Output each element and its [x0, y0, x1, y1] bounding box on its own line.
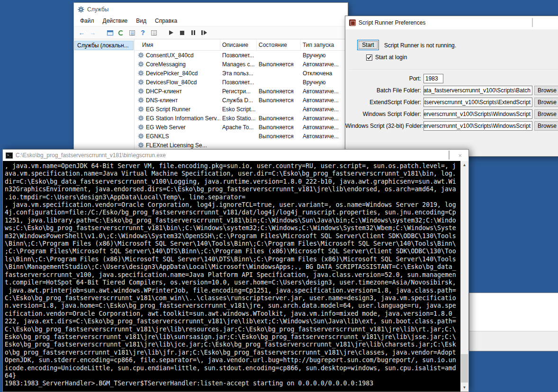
- services-table-body: ConsentUX_840cd Позволяет... Вручную: [135, 51, 348, 150]
- console-close-button[interactable]: ×: [458, 151, 462, 160]
- start-at-login-checkbox[interactable]: Start at login: [366, 54, 407, 61]
- scroll-up-icon[interactable]: ▲: [460, 161, 468, 169]
- start-at-login-label: Start at login: [375, 54, 407, 61]
- service-description: Позволяет...: [220, 79, 257, 86]
- service-row[interactable]: EGNKLS Выполняется Автоматиче...: [135, 132, 348, 141]
- service-gear-icon: [138, 61, 144, 67]
- service-state: Выполняется: [257, 124, 301, 131]
- console-scrollbar[interactable]: ▲ ▼: [460, 161, 468, 392]
- service-startup-type: Отключена: [301, 70, 348, 77]
- stop-service-icon[interactable]: [177, 28, 187, 38]
- tree-item-services-local[interactable]: Службы (локальн...: [74, 41, 134, 50]
- service-name: EG Station Information Serv...: [146, 115, 220, 122]
- services-menubar: Файл Действие Вид Справка: [74, 16, 348, 26]
- services-titlebar[interactable]: Службы: [74, 3, 348, 16]
- service-name: FLEXnet Licensing Se...: [146, 142, 207, 149]
- refresh-icon[interactable]: [116, 28, 126, 38]
- service-gear-icon: [138, 124, 144, 130]
- service-row[interactable]: ConsentUX_840cd Позволяет... Вручную: [135, 51, 348, 60]
- separator: [349, 69, 558, 70]
- service-row[interactable]: EG Web Server Apache To... Выполняется А…: [135, 123, 348, 132]
- fragment-statusbar: [469, 331, 558, 351]
- batch-folder-input[interactable]: \bg_data_fastserverscrrunnt_v100\Scripts…: [423, 86, 532, 95]
- export-list-icon[interactable]: [127, 28, 137, 38]
- service-row[interactable]: DNS-клиент Служба D... Выполняется Автом…: [135, 96, 348, 105]
- service-startup-type: Вручную: [301, 79, 348, 86]
- port-input[interactable]: 1983: [423, 74, 443, 83]
- service-name: EG Script Runner: [146, 106, 190, 113]
- service-row[interactable]: CoreMessaging Manages c... Выполняется А…: [135, 60, 348, 69]
- service-startup-type: Автоматиче...: [301, 97, 348, 104]
- console-titlebar[interactable]: >_ C:\Esko\bg_prog_fastserverscrrunnt_v1…: [3, 150, 468, 161]
- service-description: Позволяет...: [220, 52, 257, 59]
- extendscript-folder-browse-button[interactable]: Browse: [534, 98, 558, 107]
- service-name: EGNKLS: [146, 133, 169, 140]
- column-header-startup-type[interactable]: Тип запуска: [301, 39, 348, 50]
- service-startup-type: Автоматиче...: [301, 61, 348, 68]
- windows-script-32bit-folder-label: Windows Script (32-bit) Folder:: [345, 123, 421, 129]
- extendscript-folder-label: ExtendScript Folder:: [345, 99, 421, 106]
- port-row: Port: 1983: [345, 74, 558, 83]
- service-name: DevicesFlow_840cd: [146, 79, 197, 86]
- menu-action[interactable]: Действие: [99, 16, 132, 26]
- service-description: Esko Script...: [220, 106, 257, 113]
- pause-service-icon[interactable]: [188, 28, 198, 38]
- service-state: Выполняется: [257, 61, 301, 68]
- service-description: Apache To...: [220, 124, 257, 131]
- port-label: Port:: [345, 75, 421, 82]
- column-header-name[interactable]: Имя: [135, 39, 220, 50]
- desktop: Службы Файл Действие Вид Справка ← → ? С…: [0, 0, 558, 392]
- forward-icon[interactable]: →: [88, 28, 98, 38]
- services-table-header: Имя Описание Состояние Тип запуска: [135, 39, 348, 51]
- service-gear-icon: [138, 88, 144, 94]
- service-row[interactable]: EG Station Information Serv... Esko Stat…: [135, 114, 348, 123]
- maximize-button[interactable]: [532, 18, 533, 27]
- console-maximize-button[interactable]: [449, 151, 450, 160]
- windows-script-32bit-folder-input[interactable]: s_fastserverscrrunnt_v100\Scripts\Window…: [423, 121, 532, 131]
- background-window-fragment: [469, 293, 558, 351]
- runner-status-text: Script Runner is not running.: [384, 42, 456, 49]
- checkbox-box-icon: [366, 54, 372, 61]
- menu-view[interactable]: Вид: [132, 16, 151, 26]
- service-gear-icon: [138, 79, 144, 85]
- service-gear-icon: [138, 133, 144, 139]
- scrollbar-thumb[interactable]: [461, 354, 468, 383]
- show-console-tree-icon[interactable]: [105, 28, 115, 38]
- windows-script-32bit-folder-browse-button[interactable]: Browse: [534, 121, 558, 131]
- menu-help[interactable]: Справка: [151, 16, 181, 26]
- service-description: Manages c...: [220, 61, 257, 68]
- service-description: Служба D...: [220, 97, 257, 104]
- windows-script-folder-input[interactable]: s_fastserverscrrunnt_v100\Scripts\Window…: [423, 109, 532, 119]
- services-toolbar: ← → ?: [74, 26, 348, 39]
- service-state: Выполняется: [257, 115, 301, 122]
- start-button[interactable]: Start: [357, 40, 379, 50]
- extendscript-folder-row: ExtendScript Folder: ta_fastserverscrrun…: [345, 98, 558, 107]
- service-startup-type: Автоматиче...: [301, 124, 348, 131]
- restart-service-icon[interactable]: [199, 28, 209, 38]
- extendscript-folder-input[interactable]: ta_fastserverscrrunnt_v100\Scripts\Exten…: [423, 98, 532, 107]
- start-service-icon[interactable]: [166, 28, 176, 38]
- services-app-icon: [78, 6, 84, 13]
- back-icon[interactable]: ←: [77, 28, 87, 38]
- windows-script-folder-browse-button[interactable]: Browse: [534, 109, 558, 119]
- column-header-state[interactable]: Состояние: [257, 39, 301, 50]
- service-row[interactable]: DevicePicker_840cd Эта польз... Отключен…: [135, 69, 348, 78]
- service-description: Эта польз...: [220, 70, 257, 77]
- service-startup-type: Вручную: [301, 52, 348, 59]
- service-row[interactable]: EG Script Runner Esko Script... Автомати…: [135, 105, 348, 114]
- service-description: Регистри...: [220, 88, 257, 95]
- preferences-window-title: Script Runner Preferences: [359, 19, 425, 26]
- service-row[interactable]: DevicesFlow_840cd Позволяет... Вручную: [135, 78, 348, 87]
- preferences-titlebar[interactable]: Script Runner Preferences: [345, 16, 558, 29]
- properties-icon[interactable]: [149, 28, 159, 38]
- service-row[interactable]: FLEXnet Licensing Se...: [135, 141, 348, 150]
- service-startup-type: Автоматиче...: [301, 133, 348, 140]
- column-header-description[interactable]: Описание: [220, 39, 257, 50]
- batch-folder-browse-button[interactable]: Browse: [534, 86, 558, 95]
- menu-file[interactable]: Файл: [76, 16, 99, 26]
- service-startup-type: Автоматиче...: [301, 115, 348, 122]
- service-row[interactable]: DHCP-клиент Регистри... Выполняется Авто…: [135, 87, 348, 96]
- batch-folder-label: Batch File Folder:: [345, 87, 421, 94]
- scroll-down-icon[interactable]: ▼: [460, 383, 468, 392]
- help-icon[interactable]: ?: [138, 28, 148, 38]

------

▶ [Assignment]: Report every line in the listing that holds the word "Вручную".

▶ [Answer to the exercise]:
- services-table-body: ConsentUX_840cd Позволяет... Вручную: [135, 51, 348, 150]
- service-row[interactable]: ConsentUX_840cd Позволяет... Вручную: [135, 51, 348, 60]
- service-startup-type: Вручную: [301, 79, 348, 86]
- service-startup-type: Вручную: [301, 52, 348, 59]
- service-row[interactable]: DevicesFlow_840cd Позволяет... Вручную: [135, 78, 348, 87]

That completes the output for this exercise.